Proof of concept: Ingesting data to produce a time-information-record with multiple views

alexbfree commented 1 year ago

[Technology push idea: yet to be validated by bizdev/Paul]

Based on what i have understood about our need to support time-series data... ie. displaying events or periods of time (such as mapping out the recorded periods within an Uber driver's day), potentially from multiple data sources, I propse the following:

That we should build a simple proof of concept, in Jupyter or as an experience, which can do the following:

import 2-3 different sources (maybe an uber file, a google location history file and a twitter file?)
From those imported data files, populate a common time-based information record, where everything is a time-indexed event (1-event) or period (2-event/n-event)
produce at least two views (tabular list + lines on geo map?) of the combined information data.

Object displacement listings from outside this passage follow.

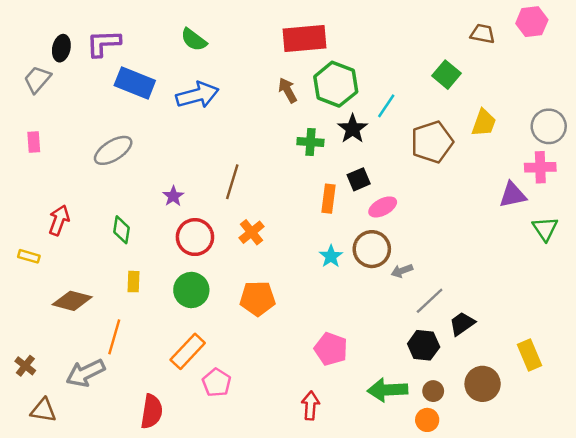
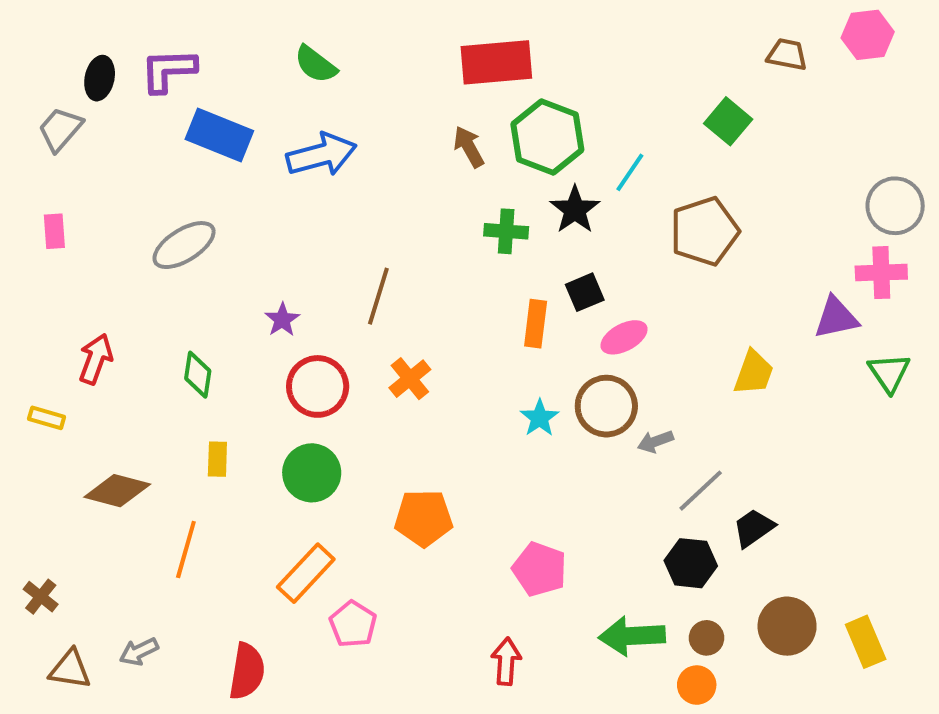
yellow trapezoid: (484, 123) -> (754, 373), moved
orange pentagon: (258, 298) -> (424, 518), moved
yellow rectangle: (529, 355) -> (866, 642), moved
gray arrow: (85, 373) -> (139, 652), moved, size x0.6

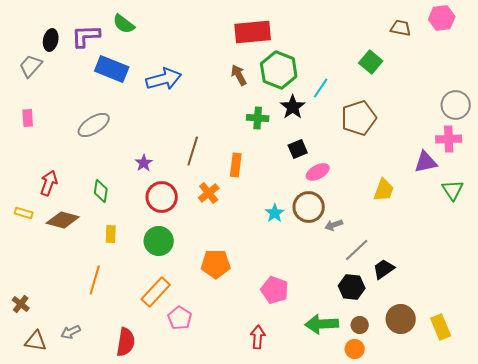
green semicircle: (316, 64) -> (124, 24), moved
orange rectangle: (536, 324) -> (236, 165), moved
brown diamond: (117, 491) -> (63, 220), moved

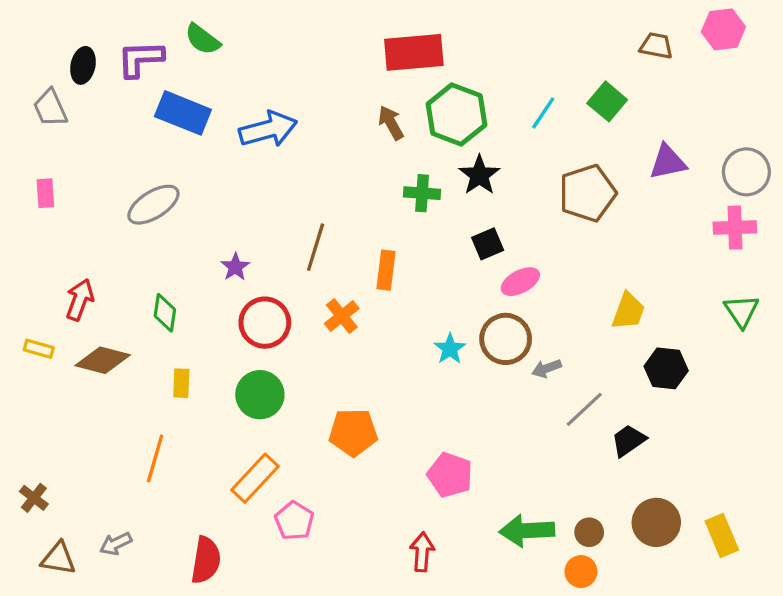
gray trapezoid: (31, 66) -> (50, 108), turned -65
cyan line: (321, 88) -> (543, 113), moved
purple triangle: (426, 162) -> (668, 162), moved
black hexagon: (352, 287) -> (666, 368), moved

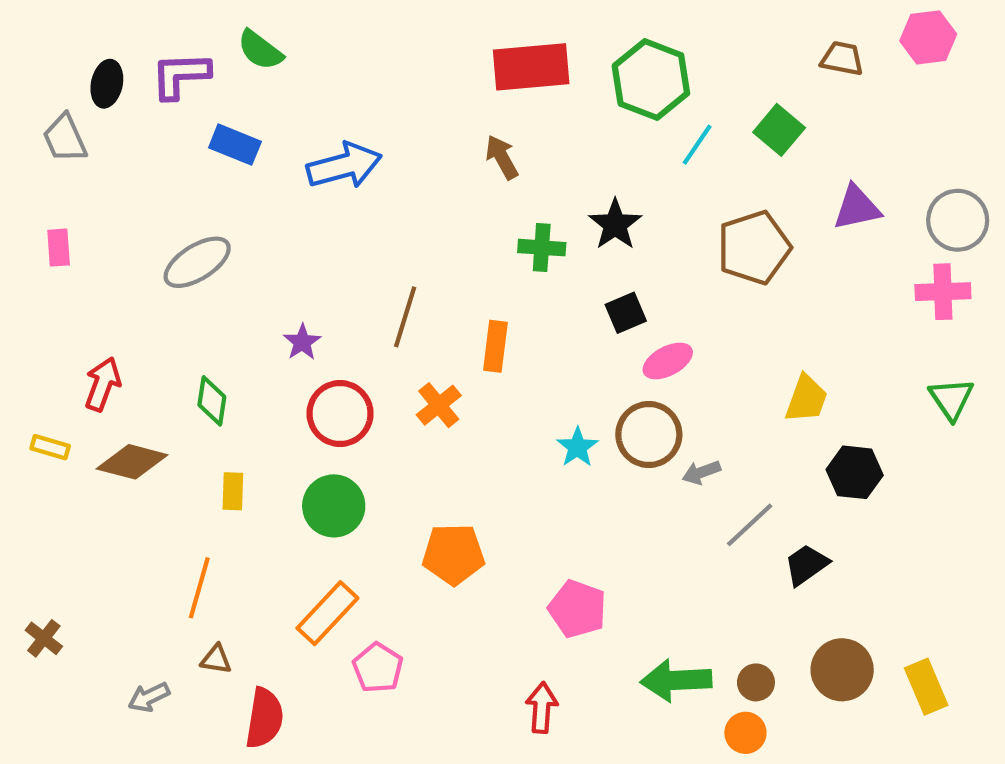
blue rectangle: (183, 113) -> (235, 145), size x0.7
green hexagon: (456, 115) -> (651, 79), moved
brown triangle: (58, 558) -> (216, 659), moved, size x0.7

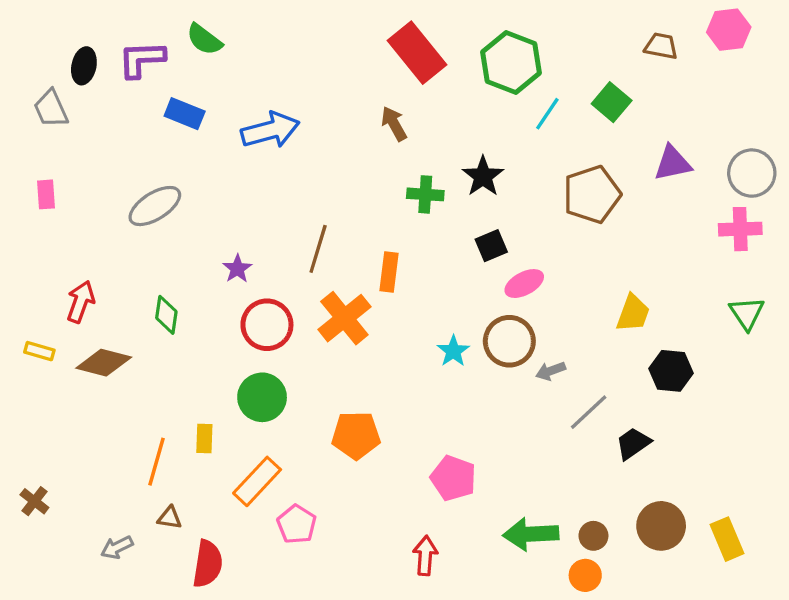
red rectangle: (531, 67) -> (417, 53), turned 56
orange cross: (439, 405) -> (344, 318), size x1.5
yellow rectangle: (233, 491) -> (204, 439), moved

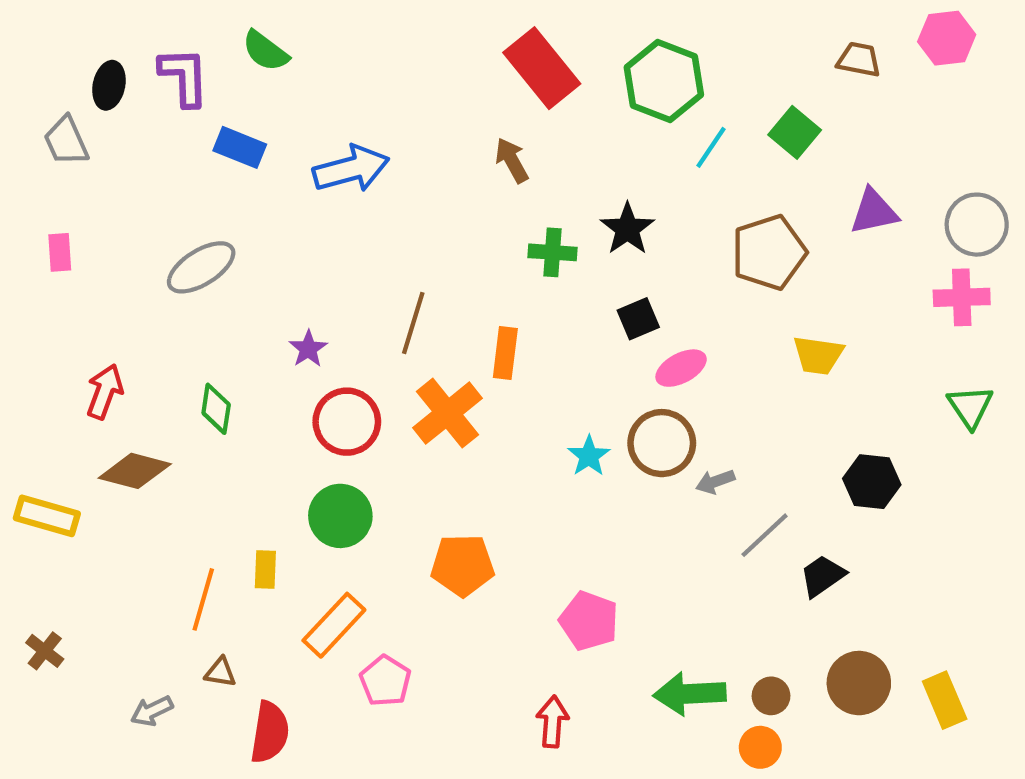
purple L-shape: (142, 59) -> (184, 77), turned 90
yellow trapezoid: (633, 313) -> (818, 355), moved, turned 78
yellow rectangle: (39, 351) -> (47, 516), moved, size x1.6

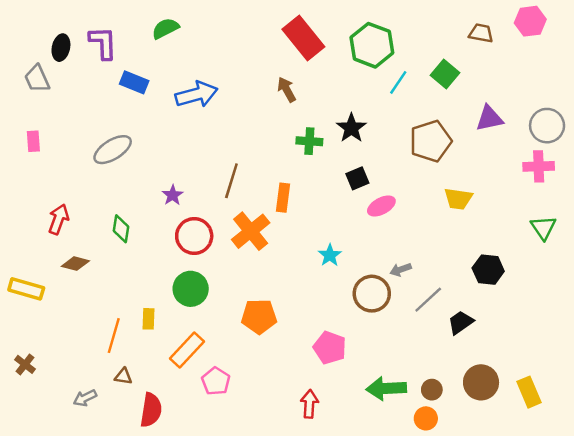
green semicircle: (265, 51) -> (165, 28), moved, turned 116
brown circle: (662, 443) -> (372, 294), moved
brown diamond: (135, 471) -> (75, 264), size x0.7

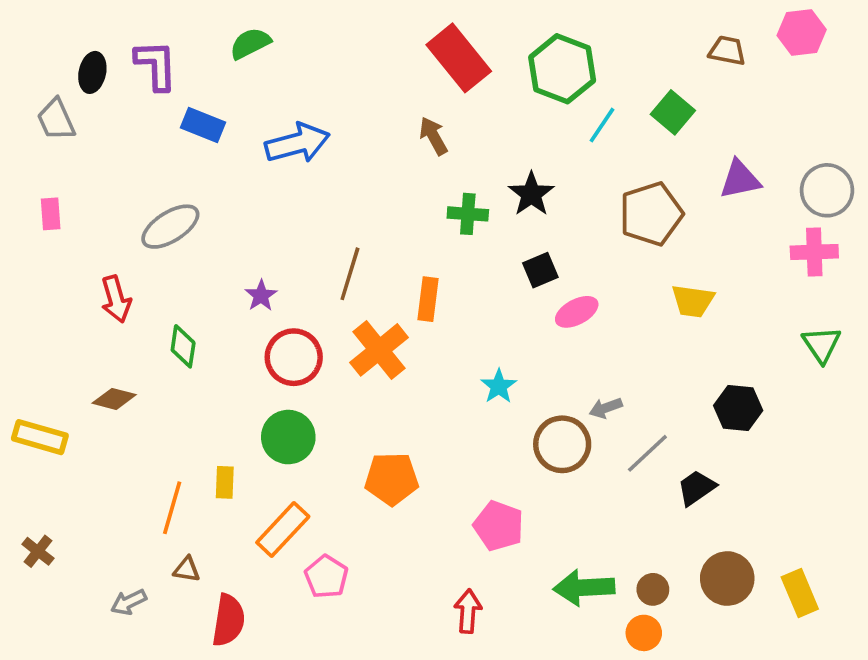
red arrow: (59, 219) -> (116, 299), moved, turned 144

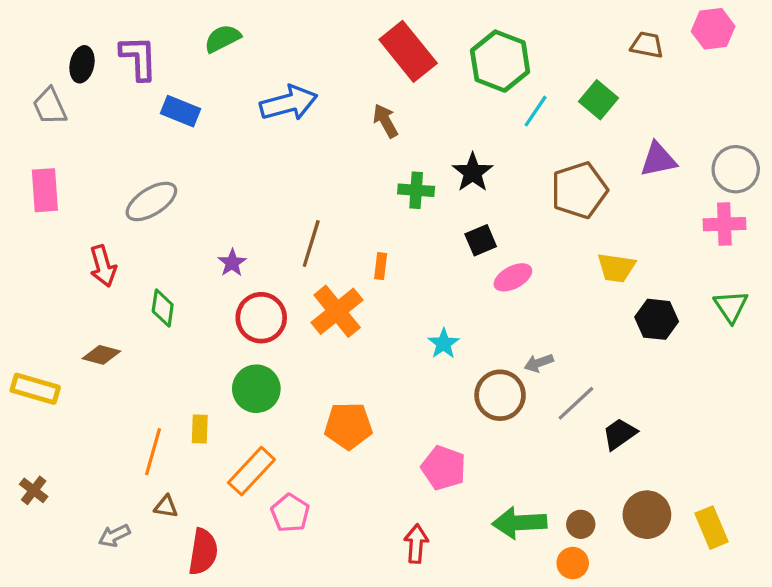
blue arrow: (297, 143) -> (289, 103), moved
pink rectangle: (51, 214) -> (45, 190), size x1.5
orange rectangle: (428, 299) -> (381, 266), size x0.7
black hexagon: (738, 408) -> (657, 319), moved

This would allow us to hit a lot of the major points of exploration and explore ideas around semanticisation, separating data parsing from information management/display, etc.

parsing data to extract information
identifying and codifying information into a common schema despite it coming from different sources/files
supporting different views (not just timeline) of time-based data

What does Paul/bizdev think of this?

pdehaye commented 1 year ago

How is this different from what @emmanuel-hestia is already doing? https://github.com/hestiaAI/clients/issues/35

alexbfree commented 1 year ago

I hadn't seen https://github.com/hestiaAI/clients/issues/43 - but yes, you are right it has elements of both https://github.com/hestiaAI/clients/issues/35 and https://github.com/hestiaAI/clients/issues/43.

I think it's maybe a slightly higher level than https://github.com/hestiaAI/clients/issues/35 but less broad than https://github.com/hestiaAI/clients/issues/43, and as such is more actionable, more end-user focused, and more deliverable.

I think this proposal is

well constrained/simplified
a more tightly defined deliverable, focused on proving concepts and exploring approaches

pdehaye commented 1 year ago

https://github.com/hestiaAI/clients/issues/43 has the advantage of not being target-fixated on time series data, but I can see the advantage of a tightly defined deliverable.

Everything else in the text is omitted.